• WHAT IS BEING ASKED: Apart from the pictures, every line below needs to be reproduced verbatim.
·····
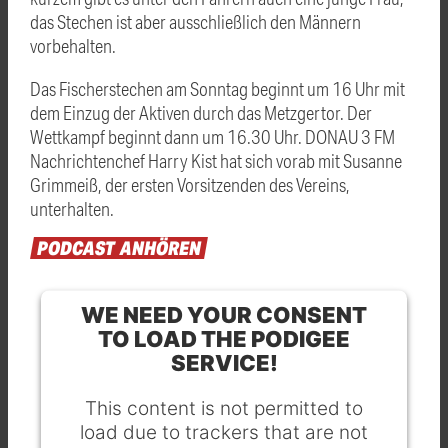
das Stechen ist aber ausschließlich den Männern
vorbehalten.
Das Fischerstechen am Sonntag beginnt um 16 Uhr mit
dem Einzug der Aktiven durch das Metzgertor. Der
Wettkampf beginnt dann um 16.30 Uhr. DONAU 3 FM
Nachrichtenchef Harry Kist hat sich vorab mit Susanne
Grimmeiß, der ersten Vorsitzenden des Vereins,
unterhalten.
PODCAST
ANHÖREN
WE NEED YOUR CONSENT
TO LOAD THE PODIGEE
SERVICE!
This content is not permitted to
load due to trackers that are not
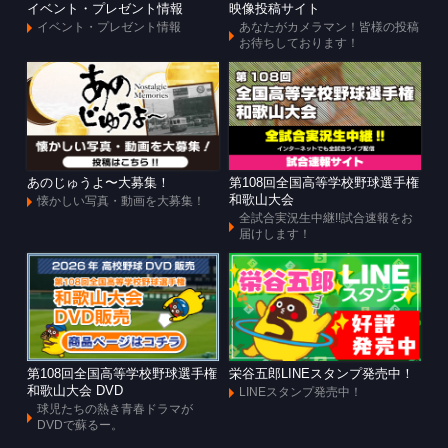
イベント・プレゼント情報
映像投稿サイト
イベント・プレゼント情報
あなたがカメラマン！皆様の投稿
お待ちしております！
あのじゅうよ〜大募集！
第108回全国高等学校野球選手権
和歌山大会
懐かしい写真・動画を大募集！
全試合実況生中継!!試合速報をお
届けします！
第108回全国高等学校野球選手権
栄谷五郎LINEスタンプ発売中！
和歌山大会 DVD
LINEスタンプ発売中！
球児たちの熱き青春ドラマが
DVDで蘇るー。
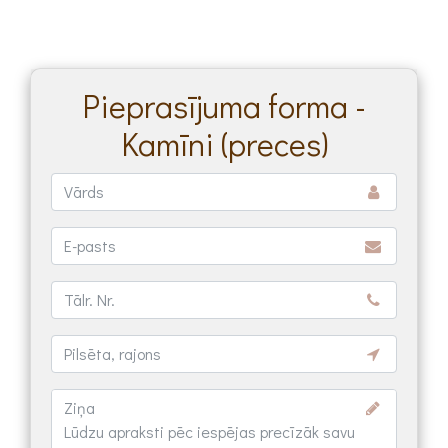
Pieprasījuma forma -
Kamīni (preces)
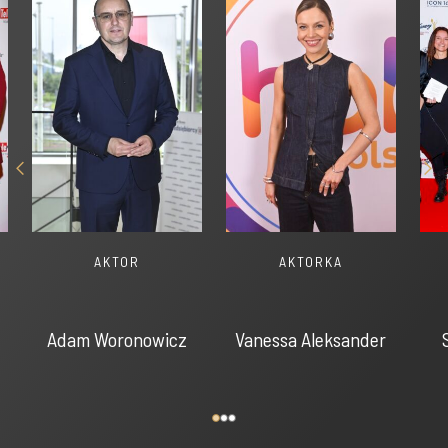
AKTOR
AKTORKA
Adam Woronowicz
Vanessa Aleksander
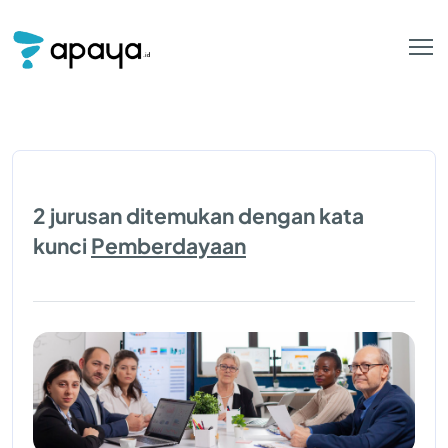
2 jurusan ditemukan dengan kata
kunci
Pemberdayaan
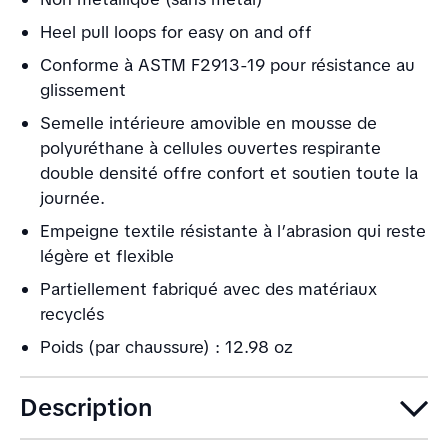
Heel pull loops for easy on and off
Conforme à ASTM F2913-19 pour résistance au
glissement
Semelle intérieure amovible en mousse de
polyuréthane à cellules ouvertes respirante
double densité offre confort et soutien toute la
journée.
Empeigne textile résistante à l’abrasion qui reste
légère et flexible
Partiellement fabriqué avec des matériaux
recyclés
Poids (par chaussure) : 12.98 oz
Description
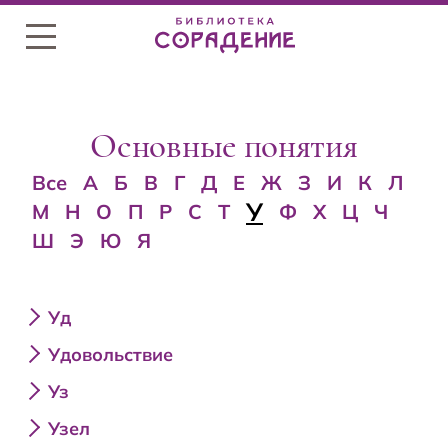
Меню
Основные понятия
Все
А
Б
В
Г
Д
Е
Ж
З
И
К
Л
У
М
Н
О
П
Р
С
Т
Ф
Х
Ц
Ч
Ш
Э
Ю
Я
Уд
Удовольствие
Уз
Узел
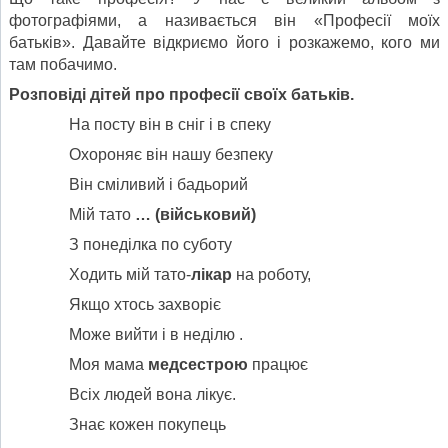
фотографіями, а називається він «Професії моїх
батьків». Давайте відкриємо його і розкажемо, кого ми
там побачимо.
Розповіді дітей про професії своїх батьків.
На посту він в сніг і в спеку
Охороняє він нашу безпеку
Він сміливий і бадьорий
Мій тато
…
(військовий)
З понеділка по суботу
Ходить мій тато-
лікар
на роботу,
Якщо хтось захворіє
Може вийти і в неділю .
Моя мама
медсестрою
працює
Всіх людей вона лікує.
Знає кожен покупець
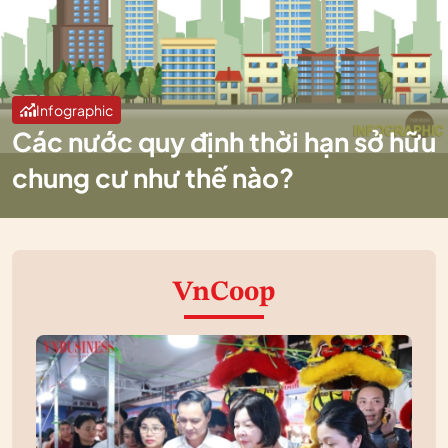
Infographic
Các nước quy định thời hạn sở hữu
chung cư như thế nào?
VnCoop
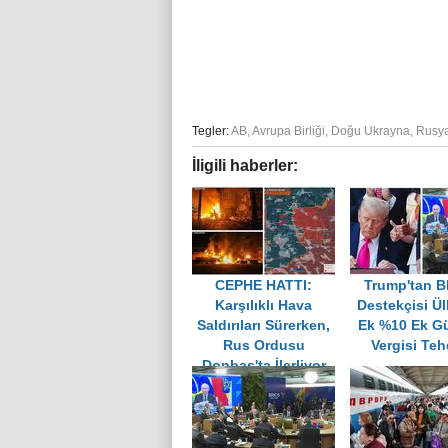
Tegler:
AB
,
Avrupa Birliği
,
Doğu Ukrayna
,
Rusy
İligili haberler:
CEPHE HATTI:
Trump'tan 
Karşılıklı Hava
Destekçisi Ül
Saldırıları Sürerken,
Ek %10 Ek G
Rus Ordusu
Vergisi Teh
Donbas'ta İlerliyor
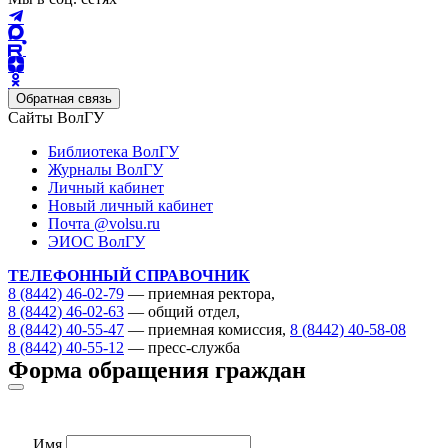
Обратная связь
Сайты ВолГУ
Библиотека ВолГУ
Журналы ВолГУ
Личный кабинет
Новый личный кабинет
Почта @volsu.ru
ЭИОС ВолГУ
ТЕЛЕФОННЫЙ СПРАВОЧНИК
8 (8442) 46-02-79
— приемная ректора,
8 (8442) 46-02-63
— общий отдел,
8 (8442) 40-55-47
— приемная комиссия,
8 (8442) 40-58-08
8 (8442) 40-55-12
— пресс-служба
Форма обращения граждан
Имя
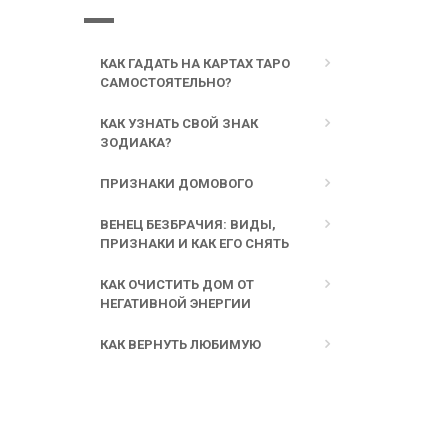
КАК ГАДАТЬ НА КАРТАХ ТАРО
САМОСТОЯТЕЛЬНО?
КАК УЗНАТЬ СВОЙ ЗНАК
ЗОДИАКА?
ПРИЗНАКИ ДОМОВОГО
ВЕНЕЦ БЕЗБРАЧИЯ: ВИДЫ,
ПРИЗНАКИ И КАК ЕГО СНЯТЬ
КАК ОЧИСТИТЬ ДОМ ОТ
НЕГАТИВНОЙ ЭНЕРГИИ
КАК ВЕРНУТЬ ЛЮБИМУЮ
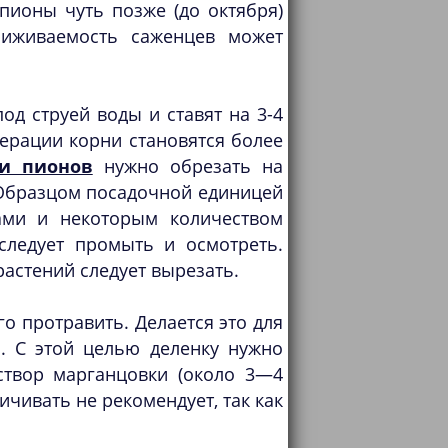
пионы чуть позже (до октября)
риживаемость саженцев может
д струей воды и ставят на 3-4
перации корни становятся более
ли пионов
нужно обрезать на
 Образцом посадочной единицей
ами и некоторым количеством
следует промыть и осмотреть.
астений следует вырезать.
о протравить. Делается это для
и. С этой целью деленку нужно
створ марганцовки (около 3—4
ичивать не рекомендует, так как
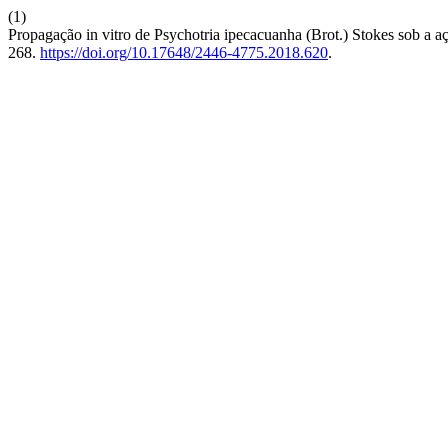
(1)
Propagação in vitro de Psychotria ipecacuanha (Brot.) Stokes sob a a
268.
https://doi.org/10.17648/2446-4775.2018.620
.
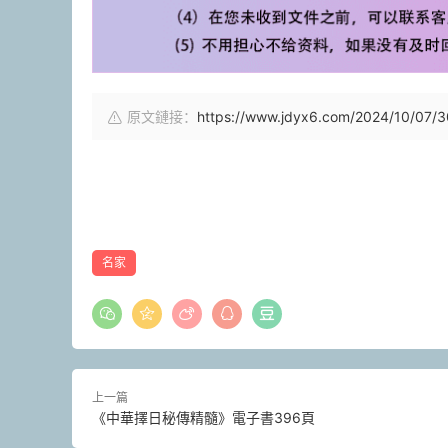
原文鏈接：
https://www.jdyx6.com/2024/10/07/3
名家
上一篇
《中華擇日秘傳精髓》電子書396頁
·····
• RESULT BELOW:
das Stechen ist aber ausschließlich den Männern
vorbehalten.
Das Fischerstechen am Sonntag beginnt um 16 Uhr mit
dem Einzug der Aktiven durch das Metzgertor. Der
Wettkampf beginnt dann um 16.30 Uhr. DONAU 3 FM
Nachrichtenchef Harry Kist hat sich vorab mit Susanne
Grimmeiß, der ersten Vorsitzenden des Vereins,
unterhalten.
PODCAST
ANHÖREN
WE NEED YOUR CONSENT
TO LOAD THE PODIGEE
SERVICE!
This content is not permitted to
load due to trackers that are not
イベント・プレゼント情報
映像投稿サイト
イベント・プレゼント情報
あなたがカメラマン！皆様の投稿
お待ちしております！
あのじゅうよ〜大募集！
第108回全国高等学校野球選手権
和歌山大会
懐かしい写真・動画を大募集！
全試合実況生中継!!試合速報をお
届けします！
第108回全国高等学校野球選手権
栄谷五郎LINEスタンプ発売中！
和歌山大会 DVD
LINEスタンプ発売中！
球児たちの熱き青春ドラマが
DVDで蘇るー。
Pieprasījuma forma -
Kamīni (preces)
AKTOR
AKTORKA
Adam Woronowicz
Vanessa Aleksander
2 jurusan ditemukan dengan kata
kunci
Pemberdayaan
Heel pull loops for easy on and off
Conforme à ASTM F2913-19 pour résistance au
glissement
Semelle intérieure amovible en mousse de
polyuréthane à cellules ouvertes respirante
double densité offre confort et soutien toute la
journée.
Empeigne textile résistante à l’abrasion qui reste
légère et flexible
Partiellement fabriqué avec des matériaux
recyclés
Poids (par chaussure) : 12.98 oz
Description
Меню
Основные понятия
Все
А
Б
В
Г
Д
Е
Ж
З
И
К
Л
У
М
Н
О
П
Р
С
Т
Ф
Х
Ц
Ч
Ш
Э
Ю
Я
Уд
Удовольствие
Уз
Узел
фотографіями, а називається він «Професії моїх
батьків». Давайте відкриємо його і розкажемо, кого ми
там побачимо.
Розповіді дітей про професії своїх батьків.
На посту він в сніг і в спеку
Охороняє він нашу безпеку
Він сміливий і бадьорий
Мій тато
…
(військовий)
З понеділка по суботу
Ходить мій тато-
лікар
на роботу,
Якщо хтось захворіє
Може вийти і в неділю .
Моя мама
медсестрою
працює
Всіх людей вона лікує.
Знає кожен покупець
Infographic
Các nước quy định thời hạn sở hữu
chung cư như thế nào?
VnCoop
Tegler:
AB
,
Avrupa Birliği
,
Doğu Ukrayna
,
Rusy
İligili haberler:
CEPHE HATTI:
Trump'tan 
Karşılıklı Hava
Destekçisi Ül
Saldırıları Sürerken,
Ek %10 Ek G
Rus Ordusu
Vergisi Teh
Donbas'ta İlerliyor
Обратная связь
Сайты ВолГУ
Библиотека ВолГУ
Журналы ВолГУ
Личный кабинет
Новый личный кабинет
Почта @volsu.ru
ЭИОС ВолГУ
ТЕЛЕФОННЫЙ СПРАВОЧНИК
8 (8442) 46-02-79
— приемная ректора,
8 (8442) 46-02-63
— общий отдел,
8 (8442) 40-55-47
— приемная комиссия,
8 (8442) 40-58-08
8 (8442) 40-55-12
— пресс-служба
Форма обращения граждан
Имя
КАК ГАДАТЬ НА КАРТАХ ТАРО
САМОСТОЯТЕЛЬНО?
КАК УЗНАТЬ СВОЙ ЗНАК
ЗОДИАКА?
ПРИЗНАКИ ДОМОВОГО
ВЕНЕЦ БЕЗБРАЧИЯ: ВИДЫ,
ПРИЗНАКИ И КАК ЕГО СНЯТЬ
КАК ОЧИСТИТЬ ДОМ ОТ
НЕГАТИВНОЙ ЭНЕРГИИ
КАК ВЕРНУТЬ ЛЮБИМУЮ
пионы чуть позже (до октября)
риживаемость саженцев может
д струей воды и ставят на 3-4
перации корни становятся более
ли пионов
нужно обрезать на
 Образцом посадочной единицей
ами и некоторым количеством
следует промыть и осмотреть.
астений следует вырезать.
о протравить. Делается это для
и. С этой целью деленку нужно
створ марганцовки (около 3—4
ичивать не рекомендует, так как
(1)
Propagação in vitro de Psychotria ipecacuanha (Brot.) Stokes sob a a
268.
https://doi.org/10.17648/2446-4775.2018.620
.
原文鏈接：
https://www.jdyx6.com/2024/10/07/3
名家
上一篇
《中華擇日秘傳精髓》電子書396頁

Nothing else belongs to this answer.